# Mass FE Exam Results



## DRusso47 (May 17, 2011)

Why are many people recieving their results so soon compared to other states. I took my exam in Mass so could one state take much longer than others or are they are relatively close in the timing of giving results?


----------



## adamgram (May 17, 2011)

DRusso47 said:


> Why are many people recieving their results so soon compared to other states. I took my exam in Mass so could one state take much longer than others or are they are relatively close in the timing of giving results?


I don't believe so. My results came from NCEES, not the state. They let the test takers know the same time they let the states know, whenever my state finishes their paperwork they will send me the official letter. Check the email address that you gave to them and there should be an email from NCEES, or log in to the NCEES website and check your results, they should be there.


----------



## soma (May 18, 2011)

DRusso47 said:


> Why are many people recieving their results so soon compared to other states. I took my exam in Mass so could one state take much longer than others or are they are relatively close in the timing of giving results?

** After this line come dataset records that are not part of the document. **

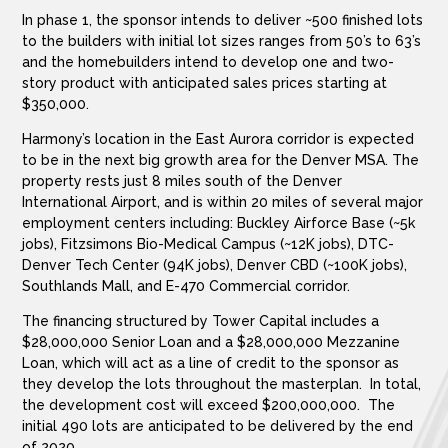
In phase 1, the sponsor intends to deliver ~500 finished lots
to the builders with initial lot sizes ranges from 50’s to 63’s
and the homebuilders intend to develop one and two-
story product with anticipated sales prices starting at
$350,000.
Harmony’s location in the East Aurora corridor is expected
to be in the next big growth area for the Denver MSA. The
property rests just 8 miles south of the Denver
International Airport, and is within 20 miles of several major
employment centers including: Buckley Airforce Base (~5k
jobs), Fitzsimons Bio-Medical Campus (~12K jobs), DTC-
Denver Tech Center (94K jobs), Denver CBD (~100K jobs),
Southlands Mall, and E-470 Commercial corridor.
The financing structured by Tower Capital includes a
$28,000,000 Senior Loan and a $28,000,000 Mezzanine
Loan, which will act as a line of credit to the sponsor as
they develop the lots throughout the masterplan. In total,
the development cost will exceed $200,000,000. The
initial 490 lots are anticipated to be delivered by the end
of 2020.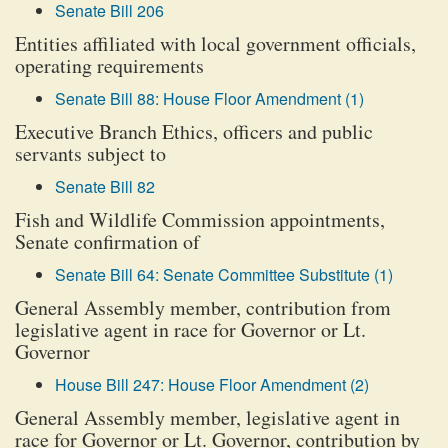
Senate Bill 206
Entities affiliated with local government officials,
operating requirements
Senate Bill 88: House Floor Amendment (1)
Executive Branch Ethics, officers and public
servants subject to
Senate Bill 82
Fish and Wildlife Commission appointments,
Senate confirmation of
Senate Bill 64: Senate Committee Substitute (1)
General Assembly member, contribution from
legislative agent in race for Governor or Lt.
Governor
House Bill 247: House Floor Amendment (2)
General Assembly member, legislative agent in
race for Governor or Lt. Governor, contribution by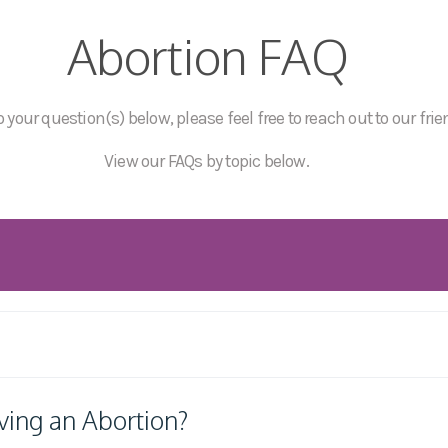
Abortion FAQ
 your question(s) below, please feel free to reach out to our frie
View our FAQs by topic below.
ving an Abortion?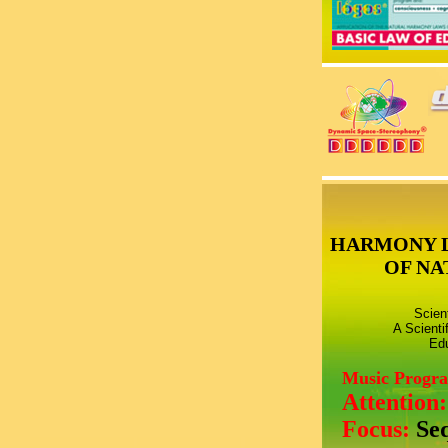
HARMONY 
OF NA
Scien
A Scienti
Edu
Music Progr
Attention
Focus:
Se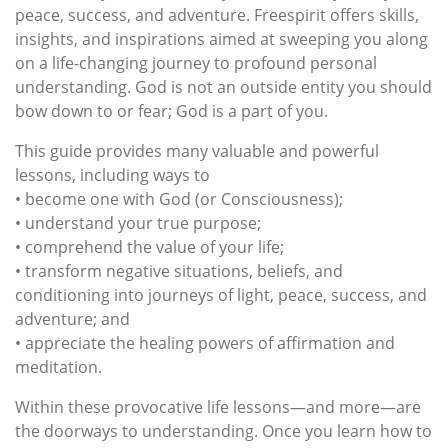
peace, success, and adventure. Freespirit offers skills,
insights, and inspirations aimed at sweeping you along
on a life-changing journey to profound personal
understanding. God is not an outside entity you should
bow down to or fear; God is a part of you.
This guide provides many valuable and powerful
lessons, including ways to
• become one with God (or Consciousness);
• understand your true purpose;
• comprehend the value of your life;
• transform negative situations, beliefs, and
conditioning into journeys of light, peace, success, and
adventure; and
• appreciate the healing powers of affirmation and
meditation.
Within these provocative life lessons—and more—are
the doorways to understanding. Once you learn how to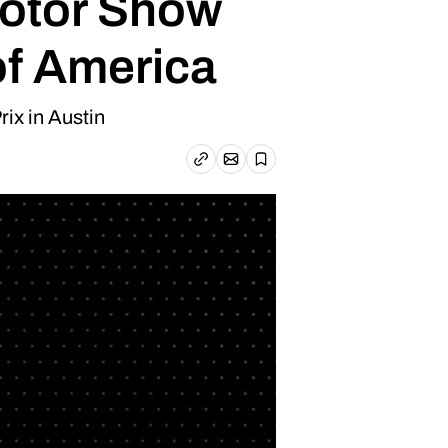
Motor Show
of America
ix in Austin
Email article
Copy link
Save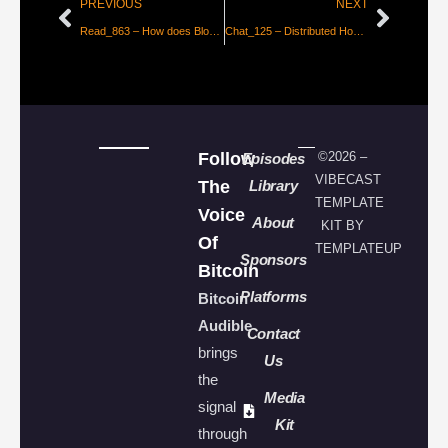
PREVIOUS
NEXT
Read_863 – How does Blockstream Jade’s oracle-enforced PIN protection work?
Chat_125 – Distributed Hosting in Bloom with Hzrd
Follow
©2026 –
Episodes
VIBECAST
The
Library
TEMPLATE
Voice
About
KIT BY
Of
TEMPLATEUP
Sponsors
Bitcoin
Platforms
Bitcoin
Audible
Contact
brings
Us
the
Media
signal
Kit
through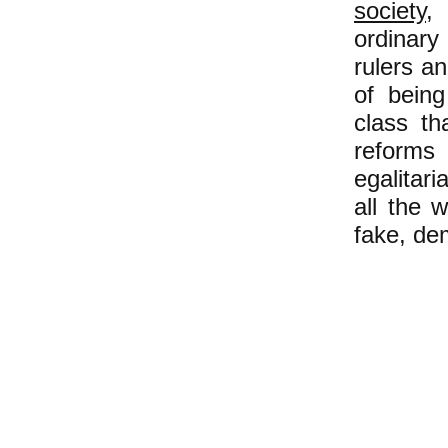
society
,
ordinary
rulers a
of bein
class th
reforms
egalitari
all the 
fake, de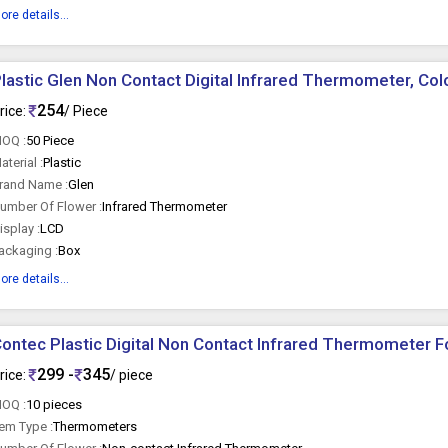
ore details...
lastic Glen Non Contact Digital Infrared Thermometer, Colo
254
rice:
/ Piece
OQ :
50 Piece
aterial :
Plastic
rand Name :
Glen
umber Of Flower :
Infrared Thermometer
isplay :
LCD
ackaging :
Box
ore details...
ontec Plastic Digital Non Contact Infrared Thermometer F
299 -
345
rice:
/ piece
OQ :
10 pieces
tem Type :
Thermometers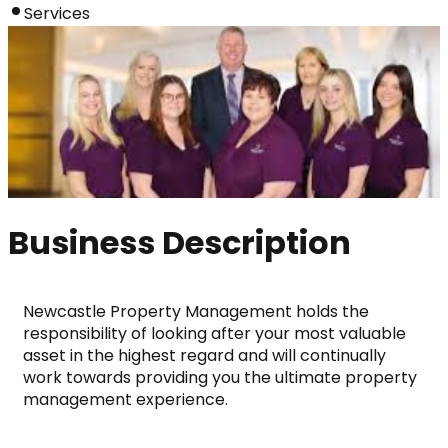
Services
Business Description
Newcastle Property Management holds the 
responsibility of looking after your most valuable 
asset in the highest regard and will continually 
work towards providing you the ultimate property 
management experience.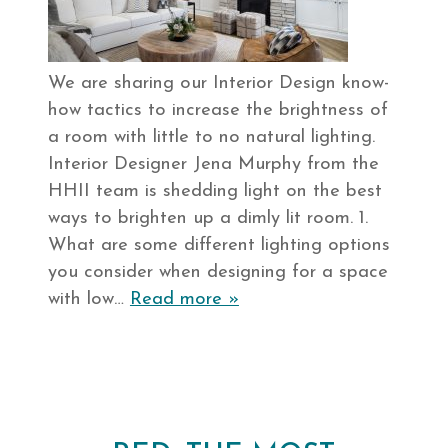
We are sharing our Interior Design know-
how tactics to increase the brightness of
a room with little to no natural lighting.
Interior Designer Jena Murphy from the
HHII team is shedding light on the best
ways to brighten up a dimly lit room. 1.
What are some different lighting options
you consider when designing for a space
with low…
Read more »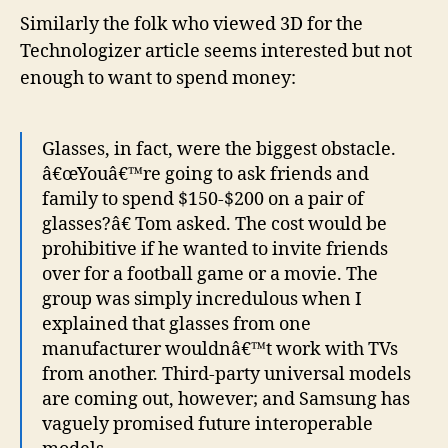
Similarly the folk who viewed 3D for the
Technologizer article seems interested but not
enough to want to spend money:
Glasses, in fact, were the biggest obstacle.
â€œYouâ€™re going to ask friends and
family to spend $150-$200 on a pair of
glasses?â€ Tom asked. The cost would be
prohibitive if he wanted to invite friends
over for a football game or a movie. The
group was simply incredulous when I
explained that glasses from one
manufacturer wouldnâ€™t work with TVs
from another. Third-party universal models
are coming out, however; and Samsung has
vaguely promised future interoperable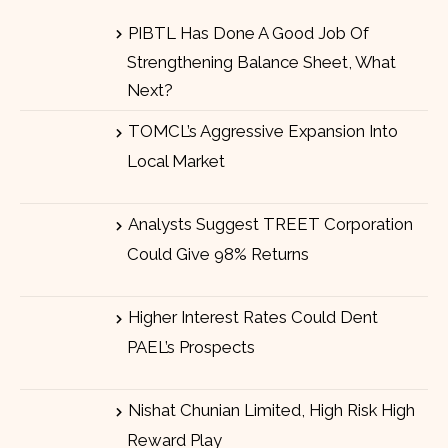
PIBTL Has Done A Good Job Of
Strengthening Balance Sheet, What
Next?
TOMCL’s Aggressive Expansion Into
Local Market
Analysts Suggest TREET Corporation
Could Give 98% Returns
Higher Interest Rates Could Dent
PAEL’s Prospects
Nishat Chunian Limited, High Risk High
Reward Play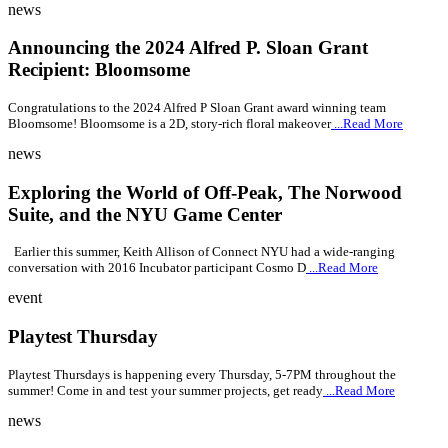
news
Announcing the 2024 Alfred P. Sloan Grant
Recipient: Bloomsome
Congratulations to the 2024 Alfred P Sloan Grant award winning team
Bloomsome! Bloomsome is a 2D, story-rich floral makeover
...Read More
news
Exploring the World of Off-Peak, The Norwood
Suite, and the NYU Game Center
Earlier this summer, Keith Allison of Connect NYU had a wide-ranging
conversation with 2016 Incubator participant Cosmo D
...Read More
event
Playtest Thursday
Playtest Thursdays is happening every Thursday, 5-7PM throughout the
summer! Come in and test your summer projects, get ready
...Read More
news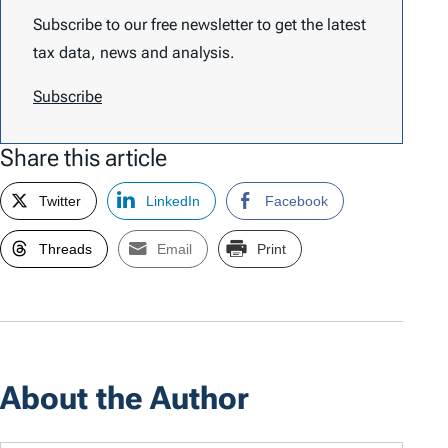
Subscribe to our free newsletter to get the latest
tax data, news and analysis.
Subscribe
Share this article
Twitter
LinkedIn
Facebook
Threads
Email
Print
About the Author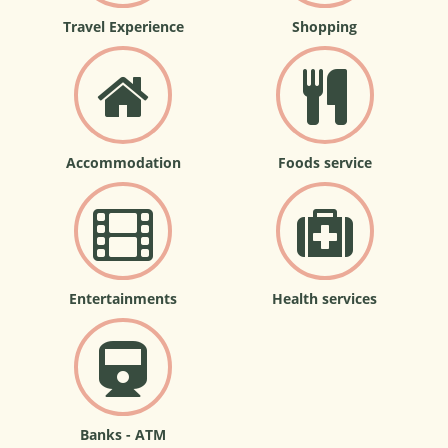
Travel Experience
Shopping
Accommodation
Foods service
Entertainments
Health services
Banks - ATM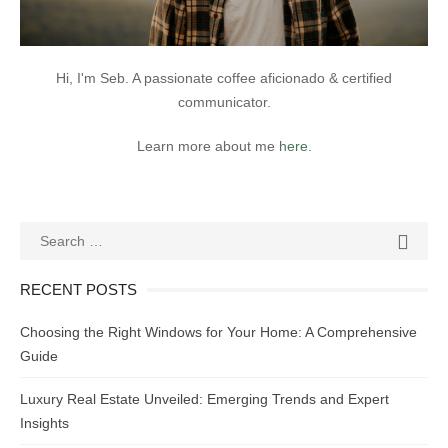
Hi, I'm Seb. A passionate coffee aficionado & certified
communicator.
Learn more about me
here
.
Search
SEAR

for:
RECENT POSTS
Choosing the Right Windows for Your Home: A Comprehensive
Guide
Luxury Real Estate Unveiled: Emerging Trends and Expert
Insights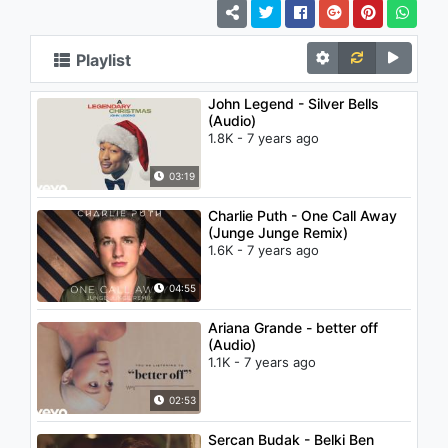
Playlist
John Legend - Silver Bells
(Audio)
1.8K - 7 years ago
03:19
Charlie Puth - One Call Away
(Junge Junge Remix)
1.6K - 7 years ago
04:55
Ariana Grande - better off
(Audio)
1.1K - 7 years ago
02:53
Sercan Budak - Belki Ben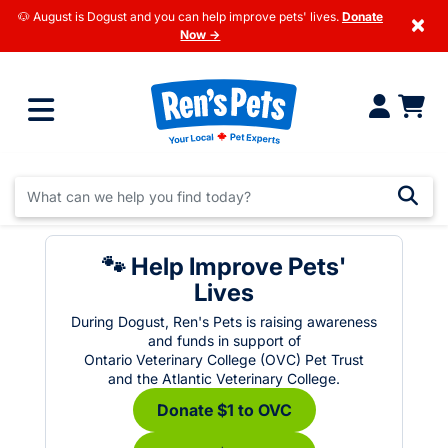
🐶 August is Dogust and you can help improve pets' lives.
Donate
×
Now →
🐾 Help Improve Pets'
Lives
During Dogust, Ren's Pets is raising awareness
and funds in support of
Ontario Veterinary College (OVC) Pet Trust
and the Atlantic Veterinary College.
Donate $1 to OVC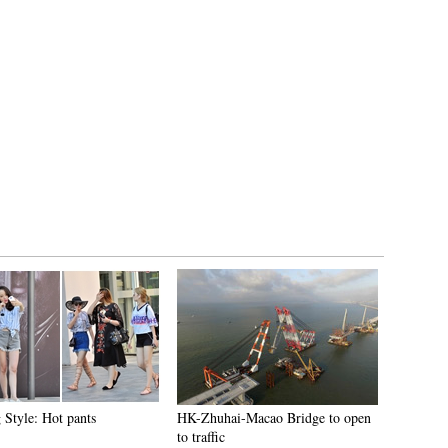
 Style: Hot pants
HK-Zhuhai-Macao Bridge to open
to traffic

I called PCS today. They said they do not release the results to the candidates before they get approved by them and it takes at least 10 weeks after the exam date for them to release. So I guess we have to wait little longer than other states. Not sure if we can still get the results by e-mail notification or regular mail. Has anyone received their results for FE by e-mail before ?


----------



## checkmates98 (May 20, 2011)

Well here is something about Massachusetts:

http://www.ncees.org/Exams/States/MA.php

_Results_

When results have been released (typically 8–10 weeks after the exam) and validated, NCEES will send an e-mail informing you that your result can be accessed through your My NCEES account. The Massachusetts board will notify you of any state-specific exam results.

So the soonest we could see our results is June 4.

Vamos MA. Get with the program.


----------